I made these treat bags for P's pre-school class Halloween party. I saw these on Pinterest (by Lisa Storms) and thought they'd be perfect. So I decided to make it about eight steps harder. Because, apparently, I am a glutton for punishment. (See: Rapunzel costume)
Sheesh! The girl's gonna have to wear that costume until she turns 20. Sorry, kiddo, you're not allowed to grow yet. You haven't gotten full use out of your Rapunzel dress.

And here's how to put together some little owl treat bags:

1. Get some of the brown paper lunch bags - the ones I used are the 11 inch by 5 1/2 inch ones. (Do they come in different sizes? I don't know.)

2. Print out this template on full-sized 8 1/2 by 11 inch paper:

You can either print it directly onto the cardstock or patterned paper that you're going to use for the owls, or print it out and cut out the pieces to use as a template. I used all scrap paper for mine, but it would be easier to use big pieces and just print on them. I used three different patterned papers per owl. One was the head, wings, and tail; one was the body and eyes, and one was the belly and brow (or noggin topper, if you wanna get technical about owl anatomy). The eyeballs were cut out of white cardstock, the feet and beak were orange cardstock, and I just used a hole punch to get small black circles out of cardstock for the centers of their eyes.
* You can print the template on the front of the paper and have a black outline when you cut it out, or print it on the back. This guy's pretty reversible.

3. Cut out all the owl parts & lay them out how you want them. Now, at this point you could get really creative with inking edges, and stamping, and embossing, and glitter and sequins and paint. . .
I didn't. But feel free to go nuts.

Here is my army of owl minions.

4. Cut the top of the paper bag into a triangle and fold it down, so when it's closed the top is a little V.

Glue the noggin topper on top of the folded-down part. (But be careful to not glue the bag closed.) Hold the top of the bag folded down so you can place the rest of the owl according to where the top of his head is.

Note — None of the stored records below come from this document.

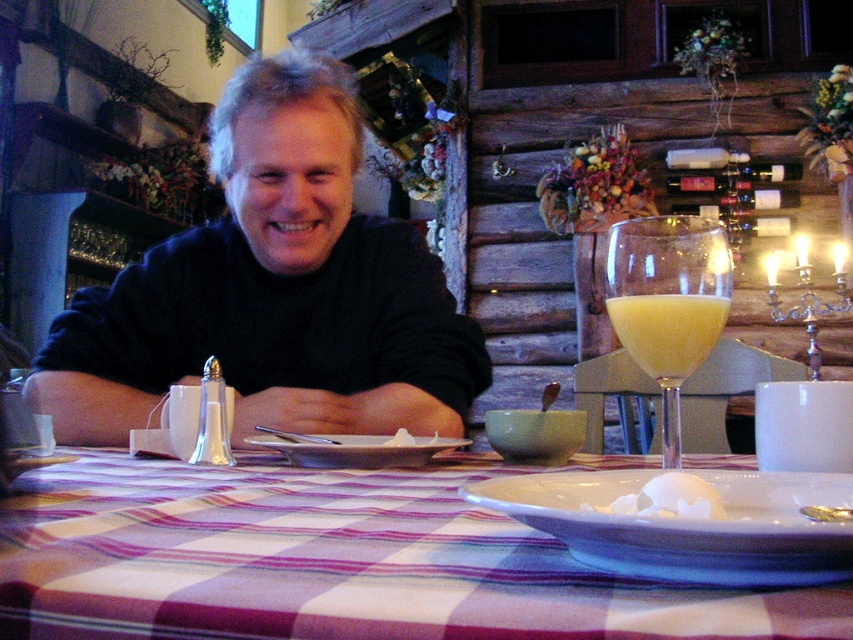 You are a waiter in a rustic restaurant. You need to place a new menu on the table without covering the yellow frothy liquid at center and the yellow translucent wine glass at right. Where should you place the menu so it doesn,t cover them?

The yellow translucent wine glass at right is much taller than the yellow frothy liquid at center, so placing the menu between them or behind the taller glass would prevent it from covering both items.

You are a server in a rustic restaurant and need to place a 12 inch long dessert plate between the black matte sweater at center and the glass of yellowish beverage in the foreground. Can you fit it there?

The distance between the black matte sweater at center and the glass of yellowish beverage in the foreground is 35.14 inches. Since the dessert plate is only 12 inches long, there is more than enough space to place it between them. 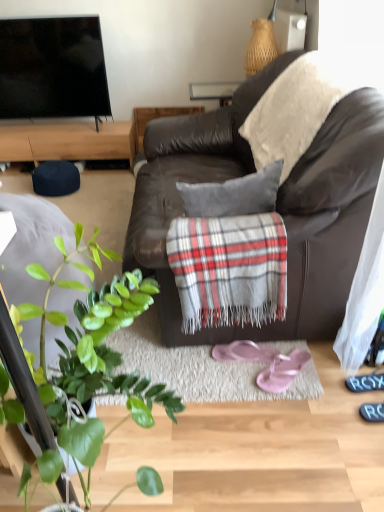 Question: Is green leafy plant at lower left completely or partially inside flat screen tv at upper left?

Choices:
 (A) yes
 (B) no

Answer: (B)

Question: Can you confirm if flat screen tv at upper left is thinner than green leafy plant at lower left?

Choices:
 (A) yes
 (B) no

Answer: (A)

Question: From the image's perspective, does flat screen tv at upper left appear higher than green leafy plant at lower left?

Choices:
 (A) no
 (B) yes

Answer: (B)

Question: From the image's perspective, is flat screen tv at upper left beneath green leafy plant at lower left?

Choices:
 (A) no
 (B) yes

Answer: (A)

Question: Does flat screen tv at upper left lie behind green leafy plant at lower left?

Choices:
 (A) no
 (B) yes

Answer: (B)

Question: Is the position of flat screen tv at upper left less distant than that of green leafy plant at lower left?

Choices:
 (A) yes
 (B) no

Answer: (B)

Question: Does flat screen tv at upper left have a greater height compared to brown leather couch at center?

Choices:
 (A) yes
 (B) no

Answer: (B)

Question: Is brown leather couch at center a part of flat screen tv at upper left?

Choices:
 (A) no
 (B) yes

Answer: (A)

Question: Are flat screen tv at upper left and brown leather couch at center far apart?

Choices:
 (A) yes
 (B) no

Answer: (A)

Question: Considering the relative sizes of flat screen tv at upper left and brown leather couch at center in the image provided, is flat screen tv at upper left shorter than brown leather couch at center?

Choices:
 (A) yes
 (B) no

Answer: (A)

Question: From a real-world perspective, is flat screen tv at upper left located beneath brown leather couch at center?

Choices:
 (A) yes
 (B) no

Answer: (B)

Question: From the image's perspective, is flat screen tv at upper left on brown leather couch at center?

Choices:
 (A) yes
 (B) no

Answer: (A)

Question: Can you confirm if plaid woolen blanket at upper right is wider than black rubber shoe at lower right?

Choices:
 (A) yes
 (B) no

Answer: (A) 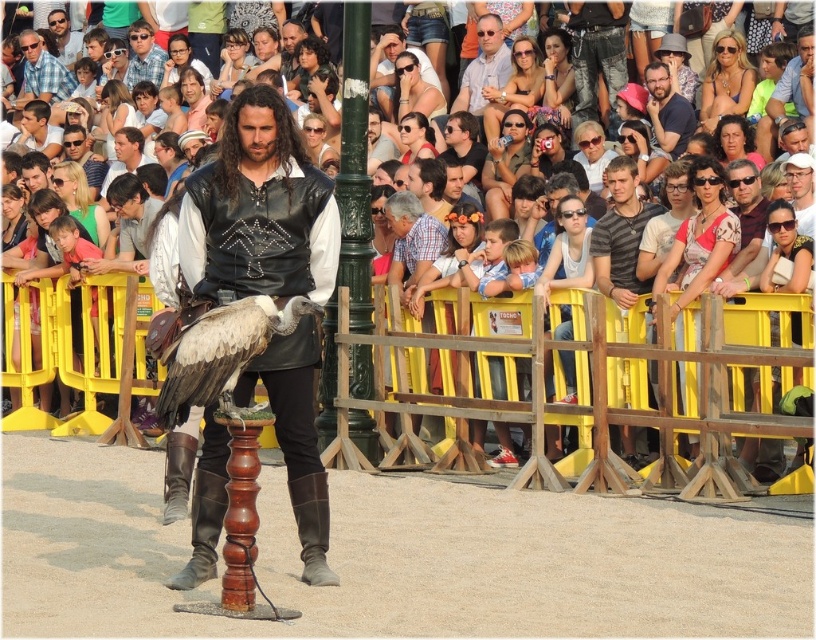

5. Put glue on the top of the head and glue it to the front of the bag, under the folded down top.
Then glue the tail at the bottom of the bag, and the body overlapping the tail and under the head.
Add the wings and tummy, on top of the body and under the head.
Add all the eye parts and the beak.
Cut a strip of white cardstock and stamp the recipient's name on the bottom. (Or you could stamp the owl's name. That would make him feel special. Or stamp "thanks for coming to Luke's birthday bash." Or whatever.)
Glue that across the bottom of the body, over the tail and under the wings.
Then glue the feet over the top of the cardstock strip so it looks like the owl is perched on top of it.

6. Fill with goodies and staple the top shut! That's it! Okay, if you don't want to put a staple through the owl's head, you could also punch two holes and thread some ribbon through the top and tie it like a bow. That would really girl these up. Or you could just not overthink the staple.

These were perfect for a classroom party goody bag - festive enough for the kids to be excited to get them, and small enough to hold just a few treats. They would work well as party favors, too, if you're having an owl-themed party. Or any fall-themed thank-yous that need to go in a bag. Or for taking some pumpkin bread to a neighbor. Yum.

Happy Halloween, everybody. Today is a special anniversary for me - three years ago I signed up on Etsy. Can't believe it's been three years! I'm feeling especially blessed today to be a stay-at-home working mom.